[At] long last, the American economy is growing again. Jobs, however, are still tricky to come by. Initial jobless claims declined by 1,000 from the previous week, but remain 10,000 about their level on October 10. Continuing claims fell to their lowest level since March, but this primarily reflects the exhaustion of benefits; workers receiving extended benefits are not counted in the total. So while the end to contraction has stopped the labour market bleeding, recovery has yet to begin the healing. Growth is good, but absent job creation it is difficult to get too excited.
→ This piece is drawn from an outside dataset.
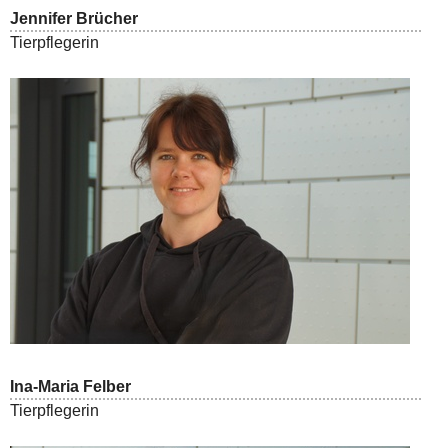
Jennifer Brücher
Tierpflegerin
Ina-Maria Felber
Tierpflegerin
Jon Hilsenrath of the WSJ is worried
that the rebound is unsustainable. But please try and get some perspective. Only six months ago, we were afraid the entire global economy would be in a continued death spiral by now. It isn't. One reason is that the Bush and Obama administrations pushed through emergency - and expensive - programs to prevent a second Great Depression. They may not be enough; and the deleveraging of the Bush debt (public and private) may take a while. But this is a real and tangible gain, given the very real likelihood of total meltdown only a few months ago. It is not cheer-leading to note that. Much much more is needed to tell if this recovery is self-sustaining. But a 3.5 percent gain is better than a 6.4 loss. In fact
The two-quarter swing in the rate of growth of 9.9 percentage points was the largest since 1980.